How to create a baseline in Git that only include files from specific commits

Question

Within ClearCase, we had the ability to create a labeled baseline which contained only the binary files modifed by specific change requests managed by ClearQuest. For reference, we are using Jira to do the same thing, with a custom integration. The question is how to create a Git branch with ONLY those versions of files referenced by a specific list of commit hashes and then archive only those files to a baseline .zip file.

Our company is migrating from ClearCase to Git. The code we deal with is NOT traditional text-based source. It is contained in binary objects created by proprietary vendor software, usually a .zip archive of other binary files. We store the binary objects as Git LFS objects. Since we are dealing with binary files, no merging is performed. We use LFS locks to guarantee single access to file and preventing the need to merge. Our programmers also do not work with command-line interfaces, such as bash. To them, dealing with an update of a "file" is check out, change, check in. The Git paradigm of lock, pull, edit, add, commit, unlock is beyond the scope of their capabilities. To maintain the ClearCase check out/check in paradigm, a number of wrapper scripts were created which hide the Git details from the programmer. These scripts are called from Windows Explorer context menu commands.

Having said all of that, PLEASE do not respond that we are misusing Git. It is a complicated tool that is not suitable for all programming environments. Git is, however, the most popular version control tool available at this time. And we have been able to preserve all of the ClearCase interface functionality that our programmers are familiar with.

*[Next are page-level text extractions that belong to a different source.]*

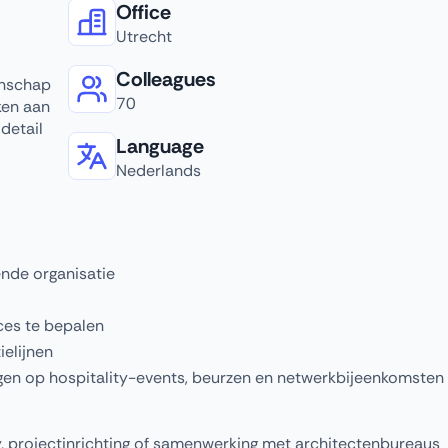
Office
Utrecht
Colleagues
anschap
70
ken aan
detail
Language
Nederlands
ende organisatie
ces te bepalen
elijnen
gen op hospitality-events, beurzen en netwerkbijeenkomsten
y, projectinrichting of samenwerking met architectenbureaus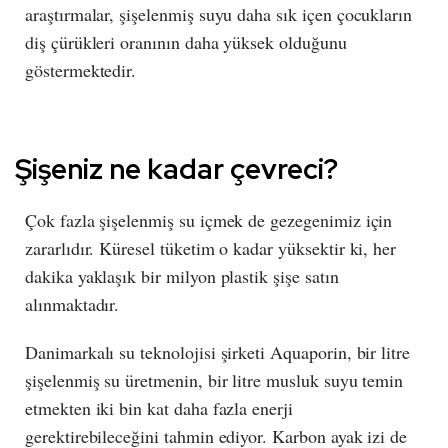
araştırmalar, şişelenmiş suyu daha sık içen çocukların
diş çürükleri oranının daha yüksek olduğunu
göstermektedir.
Şişeniz ne kadar çevreci?
Çok fazla şişelenmiş su içmek de gezegenimiz için
zararlıdır. Küresel tüketim o kadar yüksektir ki, her
dakika yaklaşık bir milyon plastik şişe satın
alınmaktadır.
Danimarkalı su teknolojisi şirketi Aquaporin, bir litre
şişelenmiş su üretmenin, bir litre musluk suyu temin
etmekten iki bin kat daha fazla enerji
gerektirebileceğini tahmin ediyor. Karbon ayak izi de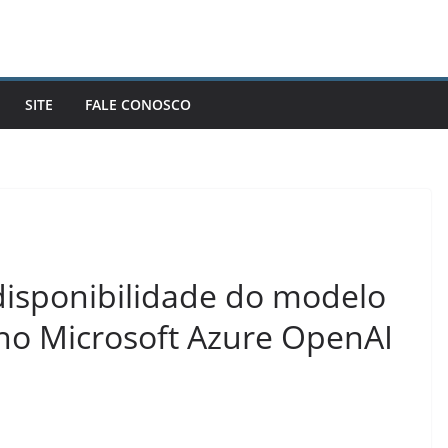
SITE
FALE CONOSCO
disponibilidade do modelo
 no Microsoft Azure OpenAI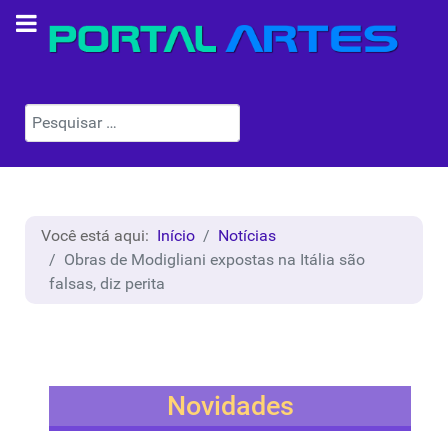
Pesquisar
Você está aqui:
Início
Notícias
Obras de Modigliani expostas na Itália são
falsas, diz perita
Novidades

The programmers do not use branches. We maintain a master branch only. Every wrapper command pulls and pushes to the origin master branch. Every file that is added, removed, or checked in, is done so under a separate commit.

The following steps are not performed by the typical programmer, only by the Git administrator.

Currently, we:

create and checkout a branch
create a list of hashes for the specific commits
perform a git rm -rf . in the branch to get rid of everything
tried performing each of the following to populate just the files/commits we want
- a. checkout of each hash
- b. lfs checkout of each hash
- c. create a tag with the version string (e.g. v1.0)
push the tag to origin
checkout -f master to to get back to original condition
perform git archive with version string to a zip file

Regardless of what we do, the git archive wants to include everything in the repo at the time of the last commit into the archive. This is the reason for step 3.

We tried a step 6.1 of just zipping the folder containing the project. All we get are the Git lfs ref files in the .zip which is the reason for trying steps 4 - a,b,c.

It seems that we are performing a lot of steps to accomplish something simple. It is possible that we are missing the obvious? Can anyone suggest a more straight-forward approach? Recall that the final .zip result must only contain the files modified by the specific commits.

are "specific commits" always a *range* of commits ? or is it a list of individual commits not necessarily following one another ? — LeGEC, Sep 10 '19 at 14:38
The specific commits are individual commits, not in a range. — gitrdone, Sep 10 '19 at 19:29

VonC · Answer 1 · 2019-09-13T11:32:54.947

Our programmers also do not work with command-line interfaces, such as bash. To them, dealing with an update of a "file" is check out, change, check in. The Git paradigm of lock, pull, edit, add, commit, unlock is beyond the scope of their capabilities. To maintain the ClearCase check out/check in paradigm, a number of wrapper scripts were created which hide the Git details from the programmer.

You are really misusin...

Having said all of that, PLEASE do not respond that we are misusing Git.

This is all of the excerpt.